→ **Exercise details**: Leaving out the pictures, return word for word the stretch of entries below from the line holding "22525 Hamburg" through the line holding "ยูนิโคล่ เปิดตัว LifeWear".

*** Opening Input material ***

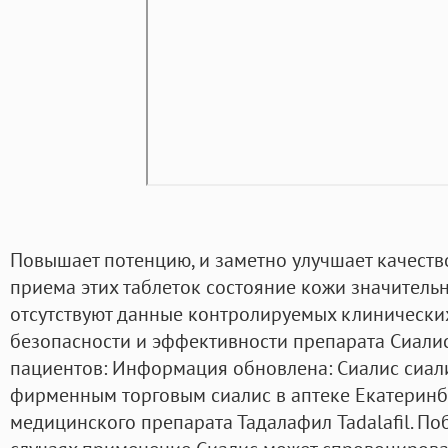
Повышает потенцию, и заметно улучшает качество
приема этих таблеток состояние кожи значительн
отсутствуют данные контролируемых клинически
безопасности и эффективности препарата Сиали
пациентов: Информация обновлена: Сиалис сиали
фирменным торговым сиалис в аптеке Екатеринб
медицинского препарата Тадалафил Tadalafil. П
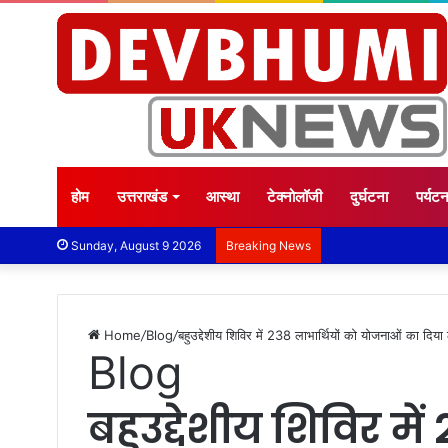
होम
उत्तराखंड
आस्था
टेक्नोलॉजी
दुर्घटना
पर्यट
Sunday, August 9 2026
Breaking News
Home
/
Blog
/
बहुउद्देशीय शिविर में 238 लाभार्थियों को योजनाओं का दिया
Blog
बहुउद्देशीय शिविर में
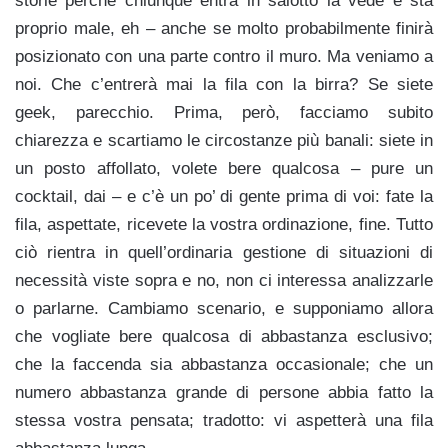
storie perché chiunque entra in salotto la vede e sta
proprio male, eh – anche se molto probabilmente finirà
posizionato con una parte contro il muro. Ma veniamo a
noi. Che c’entrerà mai la fila con la birra? Se siete
geek, parecchio. Prima, però, facciamo subito
chiarezza e scartiamo le circostanze più banali: siete in
un posto affollato, volete bere qualcosa – pure un
cocktail, dai – e c’è un po’ di gente prima di voi: fate la
fila, aspettate, ricevete la vostra ordinazione, fine. Tutto
ciò rientra in quell’ordinaria gestione di situazioni di
necessità viste sopra e no, non ci interessa analizzarle
o parlarne. Cambiamo scenario, e supponiamo allora
che vogliate bere qualcosa di abbastanza esclusivo;
che la faccenda sia abbastanza occasionale; che un
numero abbastanza grande di persone abbia fatto la
stessa vostra pensata; tradotto: vi aspetterà una fila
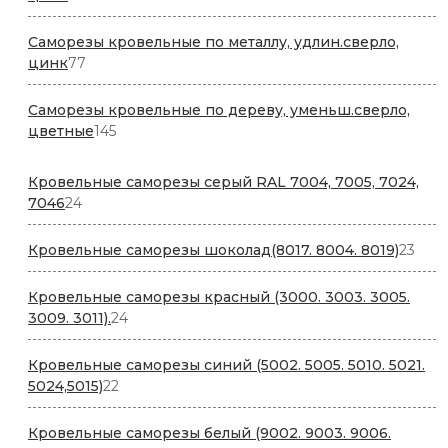
товара
Саморезы кровельные по металлу, удлин.сверло,
77
цинк
77
товаров
Саморезы кровельные по дереву, уменьш.сверло,
145
цветные
145
товаров
Кровельные саморезы серый RAL 7004, 7005, 7024,
24
7046
24
товара
23
Кровельные саморезы шоколад(8017. 8004. 8019)
23
това
Кровельные саморезы красный (3000. 3003. 3005.
24
3009. 3011).
24
товара
Кровельные саморезы cиний (5002. 5005. 5010. 5021.
22
5024,5015)
22
товара
Кровельные саморезы белый (9002. 9003. 9006.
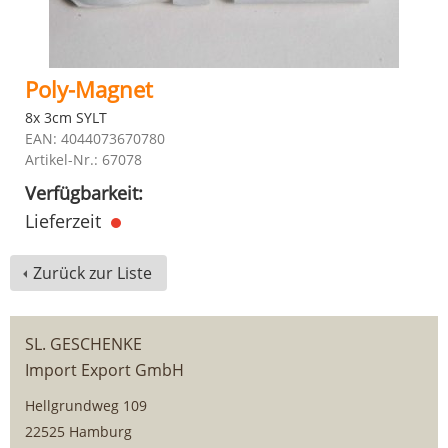
Poly-Magnet
8x 3cm SYLT
EAN: 4044073670780
Artikel-Nr.: 67078
Verfügbarkeit:
Lieferzeit
Zurück zur Liste
SL. GESCHENKE
Import Export GmbH
Hellgrundweg 109
22525 Hamburg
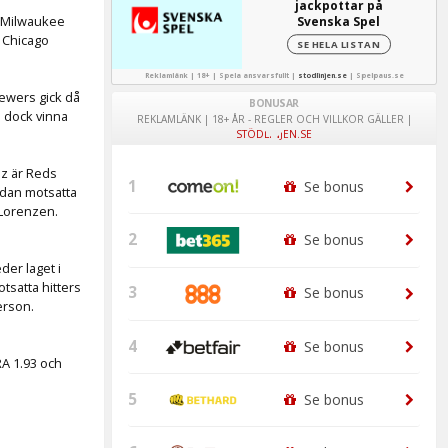
jackpottar på
t Milwaukee
Svenska Spel
 Chicago
SE HELA LISTAN
Reklamlänk | 18+ | Spela ansvarsfullt |
stodlinjen.se
|
Spelpaus.se
ewers gick då
BONUSAR
n dock vinna
REKLAMLÄNK | 18+ ÅR - REGLER OCH VILLKOR GÄLLER |
STÖDLINJEN.SE
ez är Reds
1
Se bonus
edan motsatta
 Lorenzen.
2
Se bonus
der laget i
satta hitters
3
Se bonus
erson.
4
Se bonus
RA 1.93 och
5
Se bonus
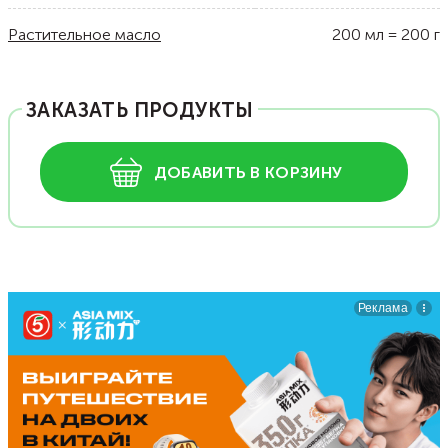
Растительное масло
200
мл
=
200
г
ЗАКАЗАТЬ ПРОДУКТЫ
ДОБАВИТЬ В КОРЗИНУ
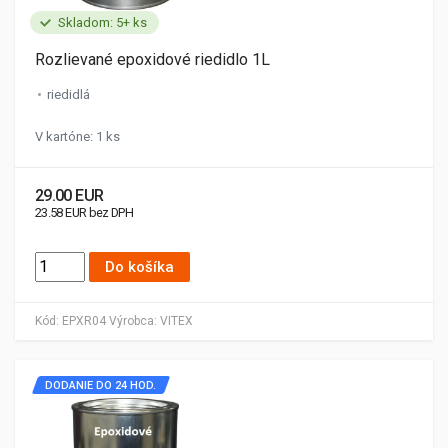
Skladom: 5+ ks
Rozlievané epoxidové riedidlo 1L
riedidlá
V kartóne: 1 ks
29.00 EUR
23.58 EUR bez DPH
Do košíka
Kód:
EPXR04
Výrobca:
VITEX
DODANIE DO 24 HOD.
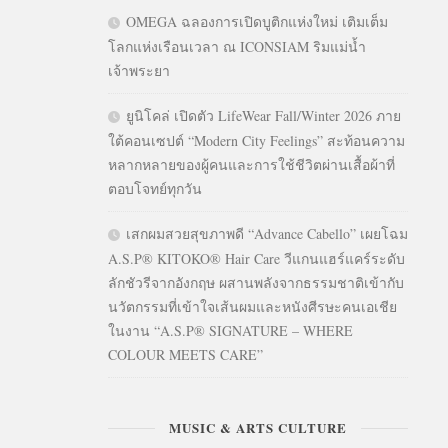
OMEGA ฉลองการเปิดบูติกแห่งใหม่ เติมเต็ม
โลกแห่งเรือนเวลา ณ ICONSIAM ริมแม่น้ำ
เจ้าพระยา
ยูนิโคล่ เปิดตัว LifeWear Fall/Winter 2026 ภาย
ใต้คอนเซปต์ “Modern City Feelings” สะท้อนความ
หลากหลายของผู้คนและการใช้ชีวิตผ่านเสื้อผ้าที่
ตอบโจทย์ทุกวัน
เสกผมสวยสุขภาพดี “Advance Cabello” เผยโฉม
A.S.P® KITOKO® Hair Care วีแกนแฮร์แคร์ระดับ
ลักชัวรีจากอังกฤษ ผสานพลังจากธรรมชาติเข้ากับ
นวัตกรรมที่เข้าใจเส้นผมและหนังศีรษะคนเอเชีย
ในงาน “A.S.P® SIGNATURE – WHERE
COLOUR MEETS CARE”
MUSIC & ARTS CULTURE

*** Closing Input material ***

→ **Expected answer**:
22525 Hamburg
jackpottar på
t Milwaukee
Svenska Spel
 Chicago
SE HELA LISTAN
Reklamlänk | 18+ | Spela ansvarsfullt |
stodlinjen.se
|
Spelpaus.se
ewers gick då
BONUSAR
n dock vinna
REKLAMLÄNK | 18+ ÅR - REGLER OCH VILLKOR GÄLLER |
STÖDLINJEN.SE
ez är Reds
1
Se bonus
edan motsatta
 Lorenzen.
2
Se bonus
der laget i
satta hitters
3
Se bonus
erson.
4
Se bonus
RA 1.93 och
5
Se bonus
Растительное масло
200
мл
=
200
г
ЗАКАЗАТЬ ПРОДУКТЫ
ДОБАВИТЬ В КОРЗИНУ
Skladom: 5+ ks
Rozlievané epoxidové riedidlo 1L
riedidlá
V kartóne: 1 ks
29.00 EUR
23.58 EUR bez DPH
Do košíka
Kód:
EPXR04
Výrobca:
VITEX
DODANIE DO 24 HOD.
OMEGA ฉลองการเปิดบูติกแห่งใหม่ เติมเต็ม
โลกแห่งเรือนเวลา ณ ICONSIAM ริมแม่น้ำ
เจ้าพระยา
ยูนิโคล่ เปิดตัว LifeWear Fall/Winter 2026 ภาย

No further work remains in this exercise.